Jarrow Town Hall is a Grade II listed building in the South Tyneside local planning authority area, England. First listed on 26 February 1985. Town hall. 10 related planning applications.

Jarrow Town Hall

WRENN ID
night-cloister-thyme
Grade
II
Local Planning Authority
South Tyneside
Country
England
Date first listed
26 February 1985
Type
Town hall
Source
Historic England listing

Also on this page: related consents · flood risk · radon risk · detailed attributes ↓

Description

Jarrow Town Hall is a council office building dated 1902, designed by Fred Rennoldson of South Shields. It is constructed of bright red brick and bright red glazed terracotta, with a roof made of Welsh slate. The building has an L-plan layout and predominantly features a baroque style. It stands two storeys high with five bays and a corner turret on the main elevation, which has nine bays on the return.

The main elevation includes an entrance located in a three-storey tower in the fourth bay. This entrance features a deep semi-circular hood that is corbelled out from pilasters, and a broken pediment above the first-floor window. A later clock is positioned on the third storey, above a rusticated, aproned window opening. The ground floor is rusticated with wide, elliptical-headed windows that are three-light and transomed, framed in Gibbs surrounds. The first floor has three-light, mullioned and transomed brick windows with three-centred arched heads, some of which have blind tracery in the lower third. The building is adorned with strings and a modillioned eaves cornice, with pilasters defining the bays. The roof features a balustrade, a baroque dormer to the left of the entrance tower, and arches in the corner turret.

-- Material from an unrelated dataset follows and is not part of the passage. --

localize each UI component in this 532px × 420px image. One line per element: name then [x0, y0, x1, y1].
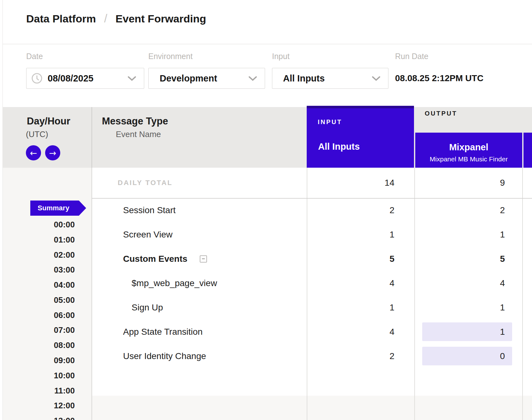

The left return consists of nine bays and includes a two-bay gable with a cartouche, a scrolled pediment, and an obelisk finial. There is also a three-storey entrance bay that has a 'County Court' cartouche at the center of four gabled bays. The corner bay is topped with a cornice and turret. A historical note mentions that the foundation stone was laid by Lady Palmer, and a plaque in the council chamber commemorates the decision made there in 1936 to march to London, known as the Jarrow march.